The Anchorage school lottery has opened for applications.
Parents who want to enroll their children in an alternative, charter or immersion language program next school year should apply, according to the Anchorage School District. So should any parents who want to send their children to a neighborhood school that's not the one they're zoned for.
"ASD has boundary exemption requests in and out of every school in the District," Catherine Esary, district spokeswoman, said in an email. "There are certainly many academic choices for students and families, but a neighborhood school is an excellent choice, too."
The online lottery applications are due by 5 p.m. March 22, and parents can apply for as many schools as they'd like.
Parents will find out March 30 whether their child secured a spot in the school they wanted or is on the wait list, the district said.
The selection for spots is largely random. However, there are two exceptions: Students who have siblings at a school get preference for that school in the lottery, as do students who live in the attendance area for a neighborhood school and want to go to that school's alternative program.
Another important note: While the school district provides students with transportation to the neighborhood school they're zoned for, it does not provide school buses to lottery choices. (There are just a few narrow exceptions to that policy, Esary said.)
Some schools are tougher to get into via lottery than others.
Here are the three Anchorage schools that currently have the longest waiting lists:
• Polaris K-12 School has 965 students on its wait list. The school only enrolls about 480 students.
• Aquarian Charter School has 603 students on its wait list. It enrolls 385 students.
• Chugach Optional Elementary School has 524 students on its wait list. It enrolls 259 students.

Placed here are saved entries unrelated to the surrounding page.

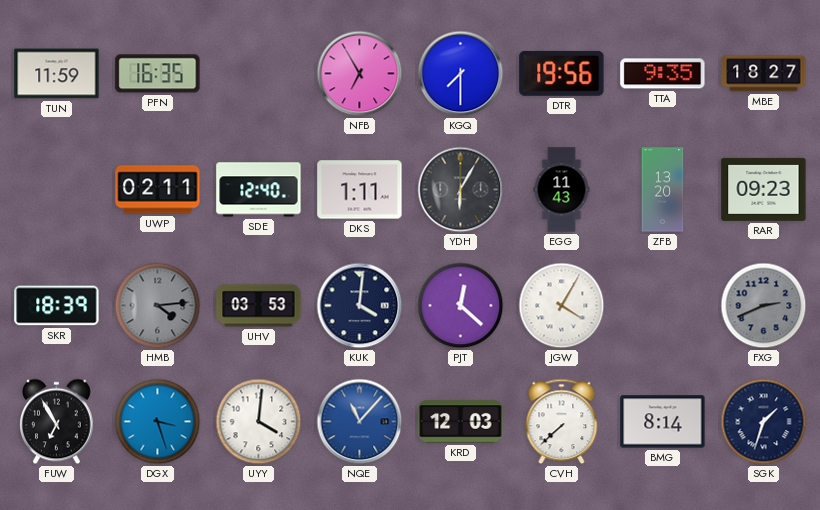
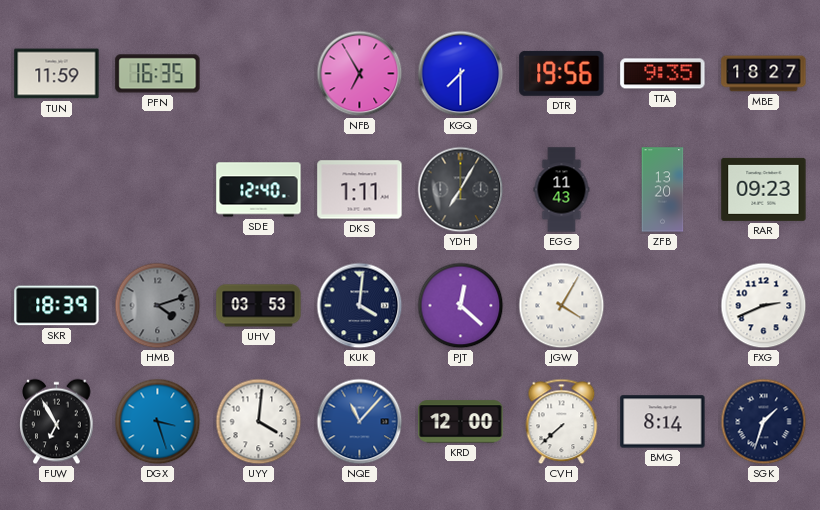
UWP: 02:11 -> none
YDH: 6:05 -> 7:05
HMB: 4:14 -> 4:12
FXG dial: grey -> white
KRD: 12:03 -> 12:00
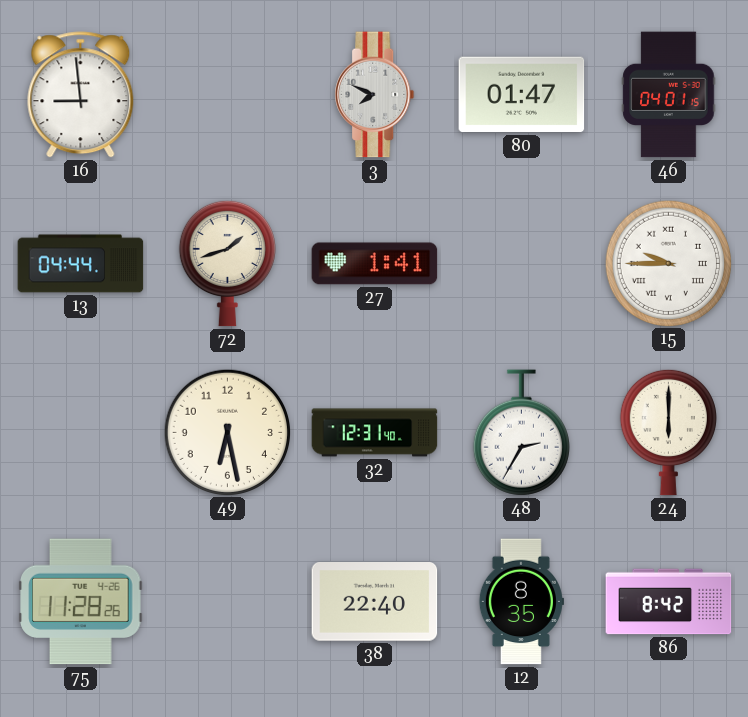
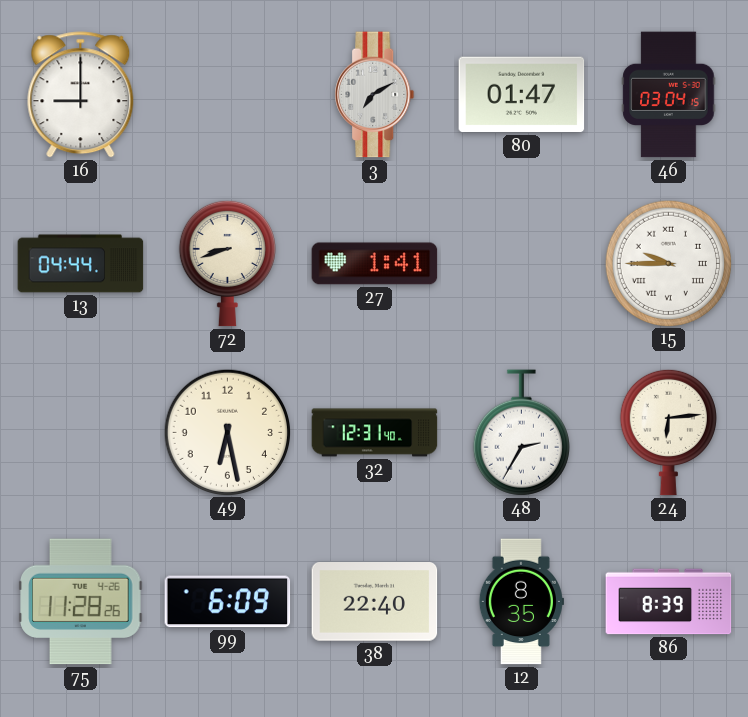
16: 8:59 -> 9:00
3: 7:49 -> 7:10
46: 04:01 -> 03:04
72: 1:42 -> 8:42
24: 6:00 -> 6:14
99: none -> 6:09
86: 8:42 -> 8:39
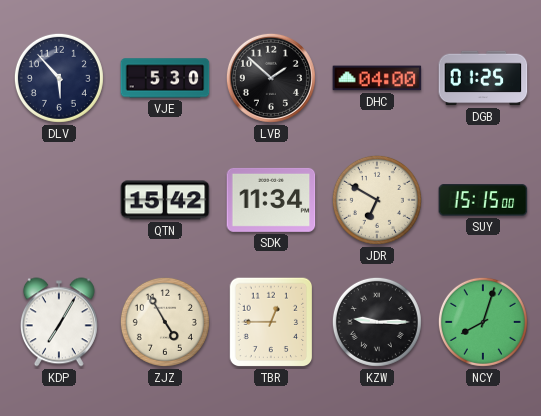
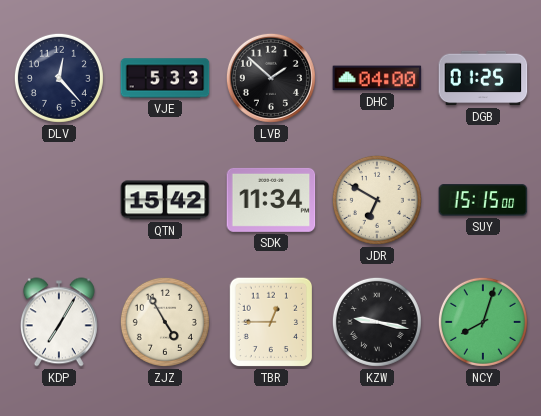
DLV: 5:53 -> 12:23
VJE: 5:30 -> 5:33
KZW: 9:15 -> 9:17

By Friday, the school district said it had already received 1,177 lottery applications for 621 students.
The school district will also hold a second lottery in late July for next school year.
Find more information about the how the district's lottery process works at asdk12.org.
Correction: An earlier version of this story incorrectly said that students who qualify for the district's Highly Gifted programs receive transportation to those programs. While that is true for elementary school, there is not transportation for students in middle school and high school to those programs. Highly Gifted is a qualification program, not a lottery program.